◆ How to complete this task
Would you reproduce the listing exactly, leaving nothing out?

◇ ◇ ◇ ◇ ◇

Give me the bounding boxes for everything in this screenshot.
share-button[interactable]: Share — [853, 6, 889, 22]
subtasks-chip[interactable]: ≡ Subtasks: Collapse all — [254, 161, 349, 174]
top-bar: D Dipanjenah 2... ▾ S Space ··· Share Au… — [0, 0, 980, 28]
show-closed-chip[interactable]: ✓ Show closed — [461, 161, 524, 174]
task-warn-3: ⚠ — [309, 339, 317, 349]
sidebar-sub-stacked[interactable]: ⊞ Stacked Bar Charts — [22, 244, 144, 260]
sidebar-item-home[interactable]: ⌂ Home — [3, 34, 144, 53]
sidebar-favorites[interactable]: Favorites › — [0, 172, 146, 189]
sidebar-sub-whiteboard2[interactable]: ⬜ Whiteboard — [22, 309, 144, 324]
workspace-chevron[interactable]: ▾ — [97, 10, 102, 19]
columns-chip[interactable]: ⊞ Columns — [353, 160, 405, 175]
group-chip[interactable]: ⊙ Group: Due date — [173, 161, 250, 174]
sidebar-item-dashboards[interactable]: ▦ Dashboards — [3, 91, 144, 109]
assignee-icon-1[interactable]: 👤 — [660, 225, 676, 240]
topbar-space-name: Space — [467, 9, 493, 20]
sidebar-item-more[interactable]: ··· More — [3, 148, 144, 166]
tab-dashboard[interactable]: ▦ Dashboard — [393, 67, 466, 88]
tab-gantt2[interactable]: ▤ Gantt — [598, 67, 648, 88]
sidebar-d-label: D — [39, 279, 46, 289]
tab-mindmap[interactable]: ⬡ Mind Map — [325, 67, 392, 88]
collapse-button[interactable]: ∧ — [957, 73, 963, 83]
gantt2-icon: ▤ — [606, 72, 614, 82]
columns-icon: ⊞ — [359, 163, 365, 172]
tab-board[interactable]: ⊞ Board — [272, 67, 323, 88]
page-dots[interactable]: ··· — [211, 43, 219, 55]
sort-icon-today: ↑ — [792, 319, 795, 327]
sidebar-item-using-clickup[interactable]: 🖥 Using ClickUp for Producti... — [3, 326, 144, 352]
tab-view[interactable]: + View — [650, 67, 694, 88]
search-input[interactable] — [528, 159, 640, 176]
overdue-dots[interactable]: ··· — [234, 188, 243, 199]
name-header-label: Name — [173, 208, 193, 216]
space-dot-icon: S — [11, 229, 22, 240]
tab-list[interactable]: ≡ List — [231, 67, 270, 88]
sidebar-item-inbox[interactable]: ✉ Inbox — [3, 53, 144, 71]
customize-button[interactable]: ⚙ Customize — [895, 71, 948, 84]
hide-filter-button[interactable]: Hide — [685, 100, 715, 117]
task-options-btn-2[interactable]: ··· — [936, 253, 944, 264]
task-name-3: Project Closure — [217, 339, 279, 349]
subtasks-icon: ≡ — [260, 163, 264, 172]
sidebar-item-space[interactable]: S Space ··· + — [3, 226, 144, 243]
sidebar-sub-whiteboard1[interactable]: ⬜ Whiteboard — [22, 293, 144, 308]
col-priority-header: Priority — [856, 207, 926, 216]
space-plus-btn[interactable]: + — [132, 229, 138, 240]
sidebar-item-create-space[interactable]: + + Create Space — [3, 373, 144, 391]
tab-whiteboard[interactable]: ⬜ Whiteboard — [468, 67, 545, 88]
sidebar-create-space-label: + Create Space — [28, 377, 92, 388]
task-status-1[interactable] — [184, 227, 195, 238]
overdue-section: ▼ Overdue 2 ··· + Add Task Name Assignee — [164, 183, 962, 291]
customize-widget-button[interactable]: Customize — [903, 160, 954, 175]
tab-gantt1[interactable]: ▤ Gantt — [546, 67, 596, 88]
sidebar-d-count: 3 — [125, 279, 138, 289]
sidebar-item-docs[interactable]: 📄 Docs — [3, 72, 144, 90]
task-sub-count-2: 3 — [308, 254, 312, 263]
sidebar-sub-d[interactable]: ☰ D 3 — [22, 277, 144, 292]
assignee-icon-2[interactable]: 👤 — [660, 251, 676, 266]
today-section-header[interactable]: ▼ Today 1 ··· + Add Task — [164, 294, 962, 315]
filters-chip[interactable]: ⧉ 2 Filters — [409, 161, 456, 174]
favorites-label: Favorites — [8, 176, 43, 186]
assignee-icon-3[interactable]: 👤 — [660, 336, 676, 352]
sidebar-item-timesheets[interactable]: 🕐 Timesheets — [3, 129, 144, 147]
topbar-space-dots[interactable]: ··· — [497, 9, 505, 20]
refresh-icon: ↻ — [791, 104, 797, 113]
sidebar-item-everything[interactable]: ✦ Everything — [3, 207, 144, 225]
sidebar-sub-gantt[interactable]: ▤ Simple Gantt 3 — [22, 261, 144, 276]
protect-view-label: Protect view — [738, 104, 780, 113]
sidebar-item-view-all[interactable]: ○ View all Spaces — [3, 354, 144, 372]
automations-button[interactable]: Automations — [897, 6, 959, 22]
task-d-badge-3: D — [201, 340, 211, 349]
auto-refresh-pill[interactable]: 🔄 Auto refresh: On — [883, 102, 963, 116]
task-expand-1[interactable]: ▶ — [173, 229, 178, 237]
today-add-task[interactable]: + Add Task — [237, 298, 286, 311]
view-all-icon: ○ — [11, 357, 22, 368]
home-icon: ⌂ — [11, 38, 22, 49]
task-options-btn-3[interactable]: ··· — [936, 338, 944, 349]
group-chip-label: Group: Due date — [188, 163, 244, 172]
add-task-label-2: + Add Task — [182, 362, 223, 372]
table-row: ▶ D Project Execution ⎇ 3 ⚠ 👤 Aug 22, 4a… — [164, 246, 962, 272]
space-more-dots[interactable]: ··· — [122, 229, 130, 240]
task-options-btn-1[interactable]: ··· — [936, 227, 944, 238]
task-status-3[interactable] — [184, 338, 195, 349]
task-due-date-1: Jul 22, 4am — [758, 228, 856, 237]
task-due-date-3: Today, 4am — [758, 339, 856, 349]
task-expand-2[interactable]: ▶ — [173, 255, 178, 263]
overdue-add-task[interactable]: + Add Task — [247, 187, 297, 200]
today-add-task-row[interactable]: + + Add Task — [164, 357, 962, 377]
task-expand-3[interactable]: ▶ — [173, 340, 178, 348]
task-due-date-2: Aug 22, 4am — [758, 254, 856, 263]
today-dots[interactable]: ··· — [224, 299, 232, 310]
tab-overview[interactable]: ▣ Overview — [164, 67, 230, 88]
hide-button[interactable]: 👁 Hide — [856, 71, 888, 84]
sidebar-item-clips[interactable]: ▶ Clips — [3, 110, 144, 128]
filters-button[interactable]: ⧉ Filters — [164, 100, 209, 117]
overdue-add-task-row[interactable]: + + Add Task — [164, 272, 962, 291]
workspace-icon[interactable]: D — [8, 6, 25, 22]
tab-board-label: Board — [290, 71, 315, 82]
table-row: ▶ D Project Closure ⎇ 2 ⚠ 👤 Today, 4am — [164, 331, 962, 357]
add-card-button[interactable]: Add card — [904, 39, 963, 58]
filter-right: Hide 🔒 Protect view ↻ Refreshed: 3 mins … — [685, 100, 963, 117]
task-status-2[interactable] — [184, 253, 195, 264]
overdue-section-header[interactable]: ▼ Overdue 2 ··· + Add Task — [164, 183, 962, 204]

◇ ◇ ◇ ◇ ◇

◆ Exercise response
Give me the bounding boxes for everything in this screenshot.
share-button[interactable]: Share — [853, 6, 889, 22]
subtasks-chip[interactable]: ≡ Subtasks: Collapse all — [254, 161, 349, 174]
top-bar: D Dipanjenah 2... ▾ S Space ··· Share Au… — [0, 0, 980, 28]
show-closed-chip[interactable]: ✓ Show closed — [461, 161, 524, 174]
task-warn-3: ⚠ — [309, 339, 317, 349]
sidebar-sub-stacked[interactable]: ⊞ Stacked Bar Charts — [22, 244, 144, 260]
sidebar-item-home[interactable]: ⌂ Home — [3, 34, 144, 53]
sidebar-favorites[interactable]: Favorites › — [0, 172, 146, 189]
sidebar-sub-whiteboard2[interactable]: ⬜ Whiteboard — [22, 309, 144, 324]
workspace-chevron[interactable]: ▾ — [97, 10, 102, 19]
columns-chip[interactable]: ⊞ Columns — [353, 160, 405, 175]
group-chip[interactable]: ⊙ Group: Due date — [173, 161, 250, 174]
sidebar-item-dashboards[interactable]: ▦ Dashboards — [3, 91, 144, 109]
assignee-icon-1[interactable]: 👤 — [660, 225, 676, 240]
topbar-space-name: Space — [467, 9, 493, 20]
sidebar-item-more[interactable]: ··· More — [3, 148, 144, 166]
tab-dashboard[interactable]: ▦ Dashboard — [393, 67, 466, 88]
tab-gantt2[interactable]: ▤ Gantt — [598, 67, 648, 88]
sidebar-d-label: D — [39, 279, 46, 289]
tab-mindmap[interactable]: ⬡ Mind Map — [325, 67, 392, 88]
collapse-button[interactable]: ∧ — [957, 73, 963, 83]
gantt2-icon: ▤ — [606, 72, 614, 82]
columns-icon: ⊞ — [359, 163, 365, 172]
tab-board[interactable]: ⊞ Board — [272, 67, 323, 88]
page-dots[interactable]: ··· — [211, 43, 219, 55]
sort-icon-today: ↑ — [792, 319, 795, 327]
sidebar-item-using-clickup[interactable]: 🖥 Using ClickUp for Producti... — [3, 326, 144, 352]
tab-view[interactable]: + View — [650, 67, 694, 88]
search-input[interactable] — [528, 159, 640, 176]
overdue-dots[interactable]: ··· — [234, 188, 243, 199]
name-header-label: Name — [173, 208, 193, 216]
space-dot-icon: S — [11, 229, 22, 240]
tab-list[interactable]: ≡ List — [231, 67, 270, 88]
sidebar-item-inbox[interactable]: ✉ Inbox — [3, 53, 144, 71]
customize-button[interactable]: ⚙ Customize — [895, 71, 948, 84]
hide-filter-button[interactable]: Hide — [685, 100, 715, 117]
task-options-btn-2[interactable]: ··· — [936, 253, 944, 264]
task-name-3: Project Closure — [217, 339, 279, 349]
subtasks-icon: ≡ — [260, 163, 264, 172]
sidebar-item-space[interactable]: S Space ··· + — [3, 226, 144, 243]
sidebar-sub-whiteboard1[interactable]: ⬜ Whiteboard — [22, 293, 144, 308]
col-priority-header: Priority — [856, 207, 926, 216]
space-plus-btn[interactable]: + — [132, 229, 138, 240]
sidebar-item-create-space[interactable]: + + Create Space — [3, 373, 144, 391]
tab-whiteboard[interactable]: ⬜ Whiteboard — [468, 67, 545, 88]
sidebar-create-space-label: + Create Space — [28, 377, 92, 388]
task-status-1[interactable] — [184, 227, 195, 238]
overdue-section: ▼ Overdue 2 ··· + Add Task Name Assignee — [164, 183, 962, 291]
customize-widget-button[interactable]: Customize — [903, 160, 954, 175]
tab-gantt1[interactable]: ▤ Gantt — [546, 67, 596, 88]
sidebar-d-count: 3 — [125, 279, 138, 289]
sidebar-item-docs[interactable]: 📄 Docs — [3, 72, 144, 90]
task-sub-count-2: 3 — [308, 254, 312, 263]
sidebar-sub-d[interactable]: ☰ D 3 — [22, 277, 144, 292]
assignee-icon-2[interactable]: 👤 — [660, 251, 676, 266]
today-section-header[interactable]: ▼ Today 1 ··· + Add Task — [164, 294, 962, 315]
filters-chip[interactable]: ⧉ 2 Filters — [409, 161, 456, 174]
favorites-label: Favorites — [8, 176, 43, 186]
assignee-icon-3[interactable]: 👤 — [660, 336, 676, 352]
sidebar-item-timesheets[interactable]: 🕐 Timesheets — [3, 129, 144, 147]
topbar-space-dots[interactable]: ··· — [497, 9, 505, 20]
refresh-icon: ↻ — [791, 104, 797, 113]
sidebar-item-everything[interactable]: ✦ Everything — [3, 207, 144, 225]
sidebar-sub-gantt[interactable]: ▤ Simple Gantt 3 — [22, 261, 144, 276]
protect-view-label: Protect view — [738, 104, 780, 113]
sidebar-item-view-all[interactable]: ○ View all Spaces — [3, 354, 144, 372]
automations-button[interactable]: Automations — [897, 6, 959, 22]
task-d-badge-3: D — [201, 340, 211, 349]
auto-refresh-pill[interactable]: 🔄 Auto refresh: On — [883, 102, 963, 116]
task-expand-1[interactable]: ▶ — [173, 229, 178, 237]
today-add-task[interactable]: + Add Task — [237, 298, 286, 311]
view-all-icon: ○ — [11, 357, 22, 368]
home-icon: ⌂ — [11, 38, 22, 49]
task-options-btn-3[interactable]: ··· — [936, 338, 944, 349]
group-chip-label: Group: Due date — [188, 163, 244, 172]
add-task-label-2: + Add Task — [182, 362, 223, 372]
table-row: ▶ D Project Execution ⎇ 3 ⚠ 👤 Aug 22, 4a… — [164, 246, 962, 272]
space-more-dots[interactable]: ··· — [122, 229, 130, 240]
task-options-btn-1[interactable]: ··· — [936, 227, 944, 238]
task-status-3[interactable] — [184, 338, 195, 349]
task-due-date-1: Jul 22, 4am — [758, 228, 856, 237]
task-due-date-3: Today, 4am — [758, 339, 856, 349]
task-expand-2[interactable]: ▶ — [173, 255, 178, 263]
overdue-add-task[interactable]: + Add Task — [247, 187, 297, 200]
today-add-task-row[interactable]: + + Add Task — [164, 357, 962, 377]
task-expand-3[interactable]: ▶ — [173, 340, 178, 348]
task-due-date-2: Aug 22, 4am — [758, 254, 856, 263]
today-dots[interactable]: ··· — [224, 299, 232, 310]
tab-overview[interactable]: ▣ Overview — [164, 67, 230, 88]
hide-button[interactable]: 👁 Hide — [856, 71, 888, 84]
sidebar-item-clips[interactable]: ▶ Clips — [3, 110, 144, 128]
filters-button[interactable]: ⧉ Filters — [164, 100, 209, 117]
overdue-add-task-row[interactable]: + + Add Task — [164, 272, 962, 291]
workspace-icon[interactable]: D — [8, 6, 25, 22]
tab-board-label: Board — [290, 71, 315, 82]
table-row: ▶ D Project Closure ⎇ 2 ⚠ 👤 Today, 4am — [164, 331, 962, 357]
add-card-button[interactable]: Add card — [904, 39, 963, 58]
filter-right: Hide 🔒 Protect view ↻ Refreshed: 3 mins … — [685, 100, 963, 117]
task-status-2[interactable] — [184, 253, 195, 264]
overdue-section-header[interactable]: ▼ Overdue 2 ··· + Add Task — [164, 183, 962, 204]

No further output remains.